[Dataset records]
_____

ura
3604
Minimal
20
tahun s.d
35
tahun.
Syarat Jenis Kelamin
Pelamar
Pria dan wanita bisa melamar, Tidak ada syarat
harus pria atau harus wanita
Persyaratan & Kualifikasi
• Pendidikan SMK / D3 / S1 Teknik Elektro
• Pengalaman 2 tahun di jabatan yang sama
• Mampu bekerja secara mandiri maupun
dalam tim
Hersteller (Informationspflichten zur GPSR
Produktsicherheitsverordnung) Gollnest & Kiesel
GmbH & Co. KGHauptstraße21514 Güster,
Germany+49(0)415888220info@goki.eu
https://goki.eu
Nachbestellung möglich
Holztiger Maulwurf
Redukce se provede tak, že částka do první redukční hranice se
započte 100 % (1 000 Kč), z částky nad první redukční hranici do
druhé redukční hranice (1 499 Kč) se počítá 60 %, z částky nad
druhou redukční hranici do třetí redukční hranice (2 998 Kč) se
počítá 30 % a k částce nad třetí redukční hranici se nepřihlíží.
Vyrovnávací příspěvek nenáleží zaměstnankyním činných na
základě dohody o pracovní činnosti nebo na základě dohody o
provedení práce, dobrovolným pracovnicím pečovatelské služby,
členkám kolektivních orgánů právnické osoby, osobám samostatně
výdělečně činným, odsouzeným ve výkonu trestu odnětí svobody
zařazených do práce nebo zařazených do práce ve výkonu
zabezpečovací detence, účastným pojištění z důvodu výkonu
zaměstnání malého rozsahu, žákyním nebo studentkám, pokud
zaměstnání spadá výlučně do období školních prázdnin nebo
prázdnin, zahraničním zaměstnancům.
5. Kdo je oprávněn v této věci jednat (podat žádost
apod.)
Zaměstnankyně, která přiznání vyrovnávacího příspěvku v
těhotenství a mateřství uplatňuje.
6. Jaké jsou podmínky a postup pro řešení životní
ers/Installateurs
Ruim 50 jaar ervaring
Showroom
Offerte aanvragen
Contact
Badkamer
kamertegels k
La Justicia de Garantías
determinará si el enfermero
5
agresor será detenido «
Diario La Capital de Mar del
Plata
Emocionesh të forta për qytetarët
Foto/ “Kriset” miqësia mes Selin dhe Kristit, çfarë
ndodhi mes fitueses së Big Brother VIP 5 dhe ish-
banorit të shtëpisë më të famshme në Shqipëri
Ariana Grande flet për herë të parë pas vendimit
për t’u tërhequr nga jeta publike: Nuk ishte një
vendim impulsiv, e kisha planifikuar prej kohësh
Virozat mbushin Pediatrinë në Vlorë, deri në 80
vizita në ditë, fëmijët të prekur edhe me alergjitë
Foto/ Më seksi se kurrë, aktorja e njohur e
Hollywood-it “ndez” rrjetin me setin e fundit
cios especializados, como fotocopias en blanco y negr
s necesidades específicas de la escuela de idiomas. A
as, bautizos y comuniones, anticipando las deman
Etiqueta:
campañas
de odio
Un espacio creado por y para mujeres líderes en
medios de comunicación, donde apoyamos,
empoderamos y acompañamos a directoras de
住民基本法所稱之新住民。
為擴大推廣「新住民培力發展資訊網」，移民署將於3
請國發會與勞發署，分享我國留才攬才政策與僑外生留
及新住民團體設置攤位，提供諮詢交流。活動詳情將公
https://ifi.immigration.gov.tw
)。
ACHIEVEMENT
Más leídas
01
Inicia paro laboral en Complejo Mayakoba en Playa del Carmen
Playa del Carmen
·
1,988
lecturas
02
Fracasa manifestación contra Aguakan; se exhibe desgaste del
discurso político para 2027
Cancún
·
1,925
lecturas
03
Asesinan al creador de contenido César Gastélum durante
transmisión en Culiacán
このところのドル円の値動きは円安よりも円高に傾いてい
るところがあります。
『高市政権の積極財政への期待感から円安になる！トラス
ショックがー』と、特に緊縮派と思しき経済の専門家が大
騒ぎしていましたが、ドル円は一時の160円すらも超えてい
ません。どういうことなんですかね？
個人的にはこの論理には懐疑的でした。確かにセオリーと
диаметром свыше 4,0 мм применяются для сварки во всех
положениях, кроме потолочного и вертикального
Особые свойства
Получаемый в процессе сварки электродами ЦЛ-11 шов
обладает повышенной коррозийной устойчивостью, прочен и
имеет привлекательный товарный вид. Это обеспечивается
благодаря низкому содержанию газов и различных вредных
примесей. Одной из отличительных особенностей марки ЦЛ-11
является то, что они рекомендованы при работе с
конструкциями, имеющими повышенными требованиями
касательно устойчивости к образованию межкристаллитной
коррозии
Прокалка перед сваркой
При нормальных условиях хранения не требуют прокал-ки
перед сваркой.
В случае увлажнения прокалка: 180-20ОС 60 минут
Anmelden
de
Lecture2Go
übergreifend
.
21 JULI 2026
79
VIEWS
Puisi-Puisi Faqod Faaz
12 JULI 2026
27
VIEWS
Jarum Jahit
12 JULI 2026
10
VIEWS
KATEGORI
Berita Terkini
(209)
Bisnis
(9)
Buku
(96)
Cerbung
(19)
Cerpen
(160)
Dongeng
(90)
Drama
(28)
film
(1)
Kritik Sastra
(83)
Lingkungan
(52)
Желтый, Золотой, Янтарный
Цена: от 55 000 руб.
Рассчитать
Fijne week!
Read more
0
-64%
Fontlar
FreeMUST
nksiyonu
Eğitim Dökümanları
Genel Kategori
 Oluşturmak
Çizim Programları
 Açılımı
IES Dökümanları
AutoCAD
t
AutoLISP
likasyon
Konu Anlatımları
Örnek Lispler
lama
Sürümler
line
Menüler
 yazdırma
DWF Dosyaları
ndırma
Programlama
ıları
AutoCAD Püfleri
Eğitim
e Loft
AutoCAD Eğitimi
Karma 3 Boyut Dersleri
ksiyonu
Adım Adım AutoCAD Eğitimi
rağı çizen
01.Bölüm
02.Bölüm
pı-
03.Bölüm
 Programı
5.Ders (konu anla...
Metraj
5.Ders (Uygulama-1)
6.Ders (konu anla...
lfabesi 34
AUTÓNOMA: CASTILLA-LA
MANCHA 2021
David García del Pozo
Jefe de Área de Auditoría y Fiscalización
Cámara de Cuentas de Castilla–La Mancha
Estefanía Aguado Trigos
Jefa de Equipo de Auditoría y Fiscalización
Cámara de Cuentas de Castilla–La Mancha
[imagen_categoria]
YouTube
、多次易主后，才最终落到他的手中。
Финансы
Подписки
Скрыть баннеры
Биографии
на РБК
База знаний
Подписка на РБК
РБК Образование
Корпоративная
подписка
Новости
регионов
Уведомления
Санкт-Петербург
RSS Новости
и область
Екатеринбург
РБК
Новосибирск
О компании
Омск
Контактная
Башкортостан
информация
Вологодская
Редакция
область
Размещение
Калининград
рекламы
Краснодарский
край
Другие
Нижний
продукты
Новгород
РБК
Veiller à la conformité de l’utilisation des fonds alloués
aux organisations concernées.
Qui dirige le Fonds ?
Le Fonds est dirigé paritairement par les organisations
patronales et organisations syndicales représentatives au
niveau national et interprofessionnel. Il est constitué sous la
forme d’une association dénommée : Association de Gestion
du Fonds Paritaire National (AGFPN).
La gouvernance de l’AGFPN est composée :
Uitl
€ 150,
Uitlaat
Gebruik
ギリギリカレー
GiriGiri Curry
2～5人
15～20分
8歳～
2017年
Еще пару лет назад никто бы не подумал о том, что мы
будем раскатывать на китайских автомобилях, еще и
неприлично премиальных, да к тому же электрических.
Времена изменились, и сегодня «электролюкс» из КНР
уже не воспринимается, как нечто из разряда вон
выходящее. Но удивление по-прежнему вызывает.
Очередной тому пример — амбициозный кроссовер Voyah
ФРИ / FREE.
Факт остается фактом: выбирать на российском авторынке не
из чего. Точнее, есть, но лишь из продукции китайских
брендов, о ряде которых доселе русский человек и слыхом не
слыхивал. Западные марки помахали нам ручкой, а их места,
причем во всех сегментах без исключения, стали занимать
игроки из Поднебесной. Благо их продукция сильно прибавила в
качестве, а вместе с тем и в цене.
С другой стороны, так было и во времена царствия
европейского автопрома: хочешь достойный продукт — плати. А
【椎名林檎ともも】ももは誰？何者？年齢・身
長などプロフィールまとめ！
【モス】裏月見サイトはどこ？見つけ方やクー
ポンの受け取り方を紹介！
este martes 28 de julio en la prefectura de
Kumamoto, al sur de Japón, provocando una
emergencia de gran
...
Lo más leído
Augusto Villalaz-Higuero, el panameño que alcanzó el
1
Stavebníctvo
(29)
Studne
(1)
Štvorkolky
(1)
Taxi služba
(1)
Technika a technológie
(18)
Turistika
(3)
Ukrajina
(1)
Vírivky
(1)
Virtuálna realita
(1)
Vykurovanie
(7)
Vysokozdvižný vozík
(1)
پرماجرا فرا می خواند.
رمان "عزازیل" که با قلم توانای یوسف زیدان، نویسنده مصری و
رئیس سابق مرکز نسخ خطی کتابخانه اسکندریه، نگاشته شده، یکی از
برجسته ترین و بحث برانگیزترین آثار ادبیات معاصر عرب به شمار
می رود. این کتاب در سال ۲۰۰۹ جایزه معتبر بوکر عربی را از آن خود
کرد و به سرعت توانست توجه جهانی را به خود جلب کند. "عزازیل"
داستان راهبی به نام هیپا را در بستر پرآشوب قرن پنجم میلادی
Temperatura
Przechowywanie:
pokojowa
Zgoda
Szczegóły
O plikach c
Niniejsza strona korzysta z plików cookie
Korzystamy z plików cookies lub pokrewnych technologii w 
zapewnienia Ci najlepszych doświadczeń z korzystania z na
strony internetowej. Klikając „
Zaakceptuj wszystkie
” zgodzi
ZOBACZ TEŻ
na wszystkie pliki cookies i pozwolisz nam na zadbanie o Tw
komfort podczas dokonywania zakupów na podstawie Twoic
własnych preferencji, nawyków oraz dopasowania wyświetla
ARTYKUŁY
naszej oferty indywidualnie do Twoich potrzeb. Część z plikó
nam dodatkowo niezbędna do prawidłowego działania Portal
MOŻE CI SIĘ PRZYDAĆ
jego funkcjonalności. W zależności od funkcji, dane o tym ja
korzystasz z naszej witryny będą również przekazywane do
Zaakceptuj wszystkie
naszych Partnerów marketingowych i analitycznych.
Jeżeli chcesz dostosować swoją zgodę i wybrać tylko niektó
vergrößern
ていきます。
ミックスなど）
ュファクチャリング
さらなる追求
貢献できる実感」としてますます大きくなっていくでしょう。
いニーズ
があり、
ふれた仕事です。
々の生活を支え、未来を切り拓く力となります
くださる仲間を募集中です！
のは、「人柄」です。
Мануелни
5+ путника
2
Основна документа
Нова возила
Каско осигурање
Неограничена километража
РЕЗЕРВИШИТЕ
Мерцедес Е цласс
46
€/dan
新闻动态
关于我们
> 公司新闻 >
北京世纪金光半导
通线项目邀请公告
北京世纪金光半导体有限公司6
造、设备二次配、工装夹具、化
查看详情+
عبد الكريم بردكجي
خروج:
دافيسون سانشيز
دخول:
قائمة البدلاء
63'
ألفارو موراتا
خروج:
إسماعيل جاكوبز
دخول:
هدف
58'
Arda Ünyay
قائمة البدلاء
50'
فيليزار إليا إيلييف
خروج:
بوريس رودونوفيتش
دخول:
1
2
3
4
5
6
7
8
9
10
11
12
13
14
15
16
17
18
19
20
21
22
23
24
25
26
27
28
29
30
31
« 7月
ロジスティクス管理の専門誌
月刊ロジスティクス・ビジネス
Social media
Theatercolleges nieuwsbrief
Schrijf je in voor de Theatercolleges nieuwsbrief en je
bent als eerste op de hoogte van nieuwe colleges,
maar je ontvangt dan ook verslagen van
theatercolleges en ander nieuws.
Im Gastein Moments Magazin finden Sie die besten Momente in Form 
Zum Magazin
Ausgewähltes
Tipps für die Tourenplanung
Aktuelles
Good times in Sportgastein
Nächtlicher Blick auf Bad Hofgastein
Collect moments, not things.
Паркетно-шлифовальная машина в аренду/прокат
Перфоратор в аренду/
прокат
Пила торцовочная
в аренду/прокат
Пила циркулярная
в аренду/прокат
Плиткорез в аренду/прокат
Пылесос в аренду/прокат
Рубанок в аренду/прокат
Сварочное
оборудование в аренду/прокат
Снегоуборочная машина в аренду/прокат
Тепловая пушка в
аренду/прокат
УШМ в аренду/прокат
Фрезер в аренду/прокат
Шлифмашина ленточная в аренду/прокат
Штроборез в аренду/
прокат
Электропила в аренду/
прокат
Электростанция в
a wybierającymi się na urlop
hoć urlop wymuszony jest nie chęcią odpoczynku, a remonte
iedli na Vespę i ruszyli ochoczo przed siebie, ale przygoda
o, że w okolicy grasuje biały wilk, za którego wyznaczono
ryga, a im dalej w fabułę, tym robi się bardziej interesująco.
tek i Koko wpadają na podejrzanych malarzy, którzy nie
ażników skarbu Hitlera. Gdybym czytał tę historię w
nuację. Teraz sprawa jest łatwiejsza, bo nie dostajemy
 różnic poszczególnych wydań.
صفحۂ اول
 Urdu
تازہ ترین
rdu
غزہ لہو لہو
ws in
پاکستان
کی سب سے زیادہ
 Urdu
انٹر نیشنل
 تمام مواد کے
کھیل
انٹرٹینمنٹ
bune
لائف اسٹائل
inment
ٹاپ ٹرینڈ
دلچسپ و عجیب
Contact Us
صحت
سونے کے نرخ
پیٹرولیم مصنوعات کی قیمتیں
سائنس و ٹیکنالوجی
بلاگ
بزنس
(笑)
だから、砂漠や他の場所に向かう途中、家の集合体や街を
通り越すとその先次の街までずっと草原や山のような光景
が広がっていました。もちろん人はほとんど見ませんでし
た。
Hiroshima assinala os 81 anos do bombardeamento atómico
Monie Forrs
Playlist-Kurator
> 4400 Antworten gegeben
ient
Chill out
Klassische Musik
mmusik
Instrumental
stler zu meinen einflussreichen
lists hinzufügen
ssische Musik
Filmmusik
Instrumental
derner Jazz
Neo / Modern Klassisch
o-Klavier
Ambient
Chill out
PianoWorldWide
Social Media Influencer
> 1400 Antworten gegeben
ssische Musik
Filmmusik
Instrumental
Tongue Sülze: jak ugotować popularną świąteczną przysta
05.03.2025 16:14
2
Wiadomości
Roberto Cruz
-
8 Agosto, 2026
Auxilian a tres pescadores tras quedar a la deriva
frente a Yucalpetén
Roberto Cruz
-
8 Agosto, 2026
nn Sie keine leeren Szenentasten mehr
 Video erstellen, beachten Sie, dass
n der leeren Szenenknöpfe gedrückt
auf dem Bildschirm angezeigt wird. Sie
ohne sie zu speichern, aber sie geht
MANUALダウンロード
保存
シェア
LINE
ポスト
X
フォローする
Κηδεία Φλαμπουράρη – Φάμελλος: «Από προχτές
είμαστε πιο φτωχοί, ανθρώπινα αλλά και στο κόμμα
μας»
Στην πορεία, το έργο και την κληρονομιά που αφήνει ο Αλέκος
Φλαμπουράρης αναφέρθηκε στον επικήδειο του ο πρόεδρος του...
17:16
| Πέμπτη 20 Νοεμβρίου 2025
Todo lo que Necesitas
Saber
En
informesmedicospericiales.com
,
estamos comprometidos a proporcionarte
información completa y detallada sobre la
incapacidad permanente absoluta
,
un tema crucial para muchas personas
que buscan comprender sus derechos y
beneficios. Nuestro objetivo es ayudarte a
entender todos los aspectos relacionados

_____

Reproduce word for word the lines of the records above, beginning at the first and ending with the line where "Holztiger Maulwurf" appears, and nothing past it.

» Answer area:
ura
3604
Minimal
20
tahun s.d
35
tahun.
Syarat Jenis Kelamin
Pelamar
Pria dan wanita bisa melamar, Tidak ada syarat
harus pria atau harus wanita
Persyaratan & Kualifikasi
• Pendidikan SMK / D3 / S1 Teknik Elektro
• Pengalaman 2 tahun di jabatan yang sama
• Mampu bekerja secara mandiri maupun
dalam tim
Hersteller (Informationspflichten zur GPSR
Produktsicherheitsverordnung) Gollnest & Kiesel
GmbH & Co. KGHauptstraße21514 Güster,
Germany+49(0)415888220info@goki.eu
https://goki.eu
Nachbestellung möglich
Holztiger Maulwurf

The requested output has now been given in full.